NEW YORK — The recent executive shifts at L’Oréal have yielded a new president for the company’s Kiehl’s Since 1851 brand.
Philip Clough, currently vice president and general manager of L’Oréal’s Matrix brand, will take over as president of Kiehl’s Oct. 1, and will be responsible for both the worldwide strategic development of the Kiehl’s brand and the management of the brand’s domestic business. Clough succeeds Edgar Huber, who was named president ofL’Oréal’s Luxury Products Division on June 26. Clough will report to Huber in his new role. Huber’s appointment is effective in September.
Clough, who joined L’Oréal in 1985 in the U.K., has spent the last 15 years in a succession of marketing management and international management posts in the company’s Professional Products Division. He was named worldwide general manager of Kérastase in 1998, and in 2000 became worldwide general manager for Matrix, spearheading its international development initiative.
“I am looking forward to working on the retail side — it should generate a lot of fresh ideas — but the initiatives currently focused on by the professional side are extremely relevant today, across the board,” said Clough. “The professional industry is focused on training, education, service and performance — all things that are exceptionally important for any successful brand, and principles that both Matrix and Kiehl’s operate by. It’s really a question of carrying on in that matter and taking the successes we’ve had with this brand even further.”
“Philip has done a fantastic job in all of his previous roles with the company, and I know that he is the perfect person for this job,” said Huber. “In particular, I think he will do a fantastic development job for Kiehl’s.”
While it’s early in the game for Clough to have a firm plan for Kiehl’s laid out, he did note that one of his first projects would likely be examining international distribution for the brand. “It’s something we’ve done recently at Matrix, and something that I see us doing with Kiehl’s as well,” said Clough. “Kiehl’s has a presence in many major international markets, but we’ll be investigating additional opportunities and additional markets, while continuing to preserve the heritage of the Kiehl’s brand.”Succeeding Clough at Matrix is David Greenberg, who for the past four years has been general manager of L’Oréal’s Consumer Products Division in Mexico. Greenberg, who will lead Matrix’s strategic development worldwide in his new role, will report to David Craggs, president of L’Oréal USA’s Professional Products Division. Greenberg joined L’Oréal USA in 1993 and has worked in a variety of marketing positions on L’Oréal’s hair care and hair color brands. He was named vice president of marketing for L’Oréal Paris in 1997, and in 1999 was named to his current role. Greenberg’s appointment is effective Oct. 1.
“Philip has had a very successful international career with the L’Oréal group and I am confident that he will continue the successful development of Kiehl’s, while David’s numerous years of experience in marketing and management have well prepared him to lead the continued global expansion and development of Matrix,” said Jean-Paul Agon, president and CEO of L’Oréal USA, in a statement.

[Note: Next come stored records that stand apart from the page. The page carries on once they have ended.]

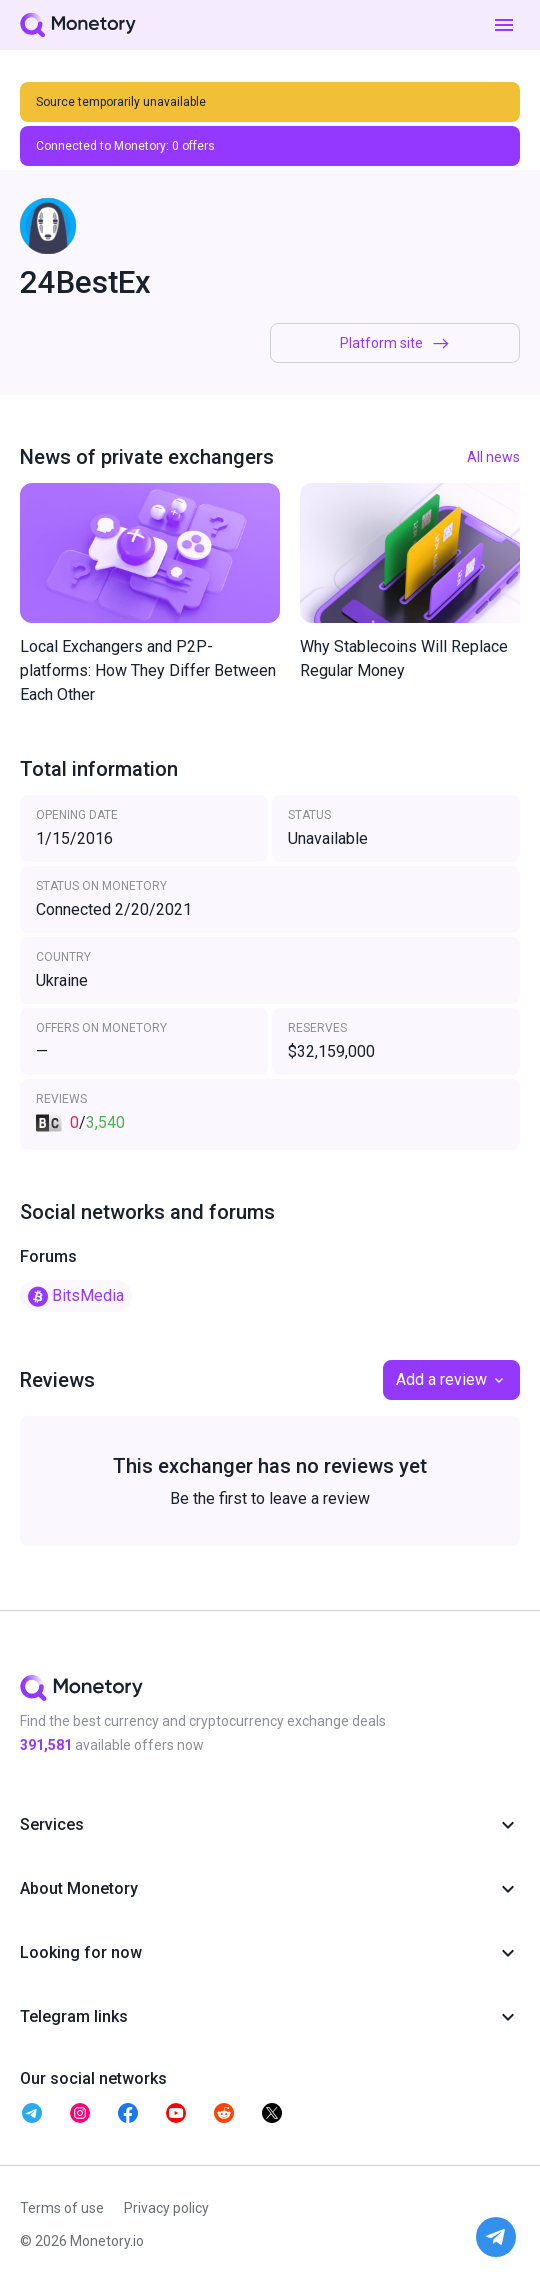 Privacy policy (166, 2208)
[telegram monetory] (32, 2113)
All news (493, 457)
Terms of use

The latest appointments follow two major moves that were announced June 26, when Huber was named president of L’Oréal USA’s $1.4 billion Luxury Products Division and the division’s current president, Luc Nadeau, was named to a dual post in Canada — taking on both the presidency of the Canadian Luxury Products Division and the newly created post of executive vice president of corporate communications and external relations for Canada. Nadeau’s new role takes effect on Sept. 1.
Huber, who had served as president of Kiehl’s since April 2002, joined L’Oréal in 1992. Nadeau, who joined L’Oréal in 1988, had served as president of the Luxury Product Division since May 2001, and immediately prior to that was president of Lancôme.
On July 16, L’Oréal USA also decided to pull its Helena Rubinstein brand out of the U.S. as of July 31. L’Oréal USA had spent the last four years attempting to reestablish the brand in this country, starting with an 8,000-square-foot SoHo spa and distribution in Bergdorf Goodman, Saks Fifth Avenue and a handful of other upscale retailers. While the brand is successful abroad —?particularly in Europe, Asia and South America — it didn’t produce the expected results in the U.S.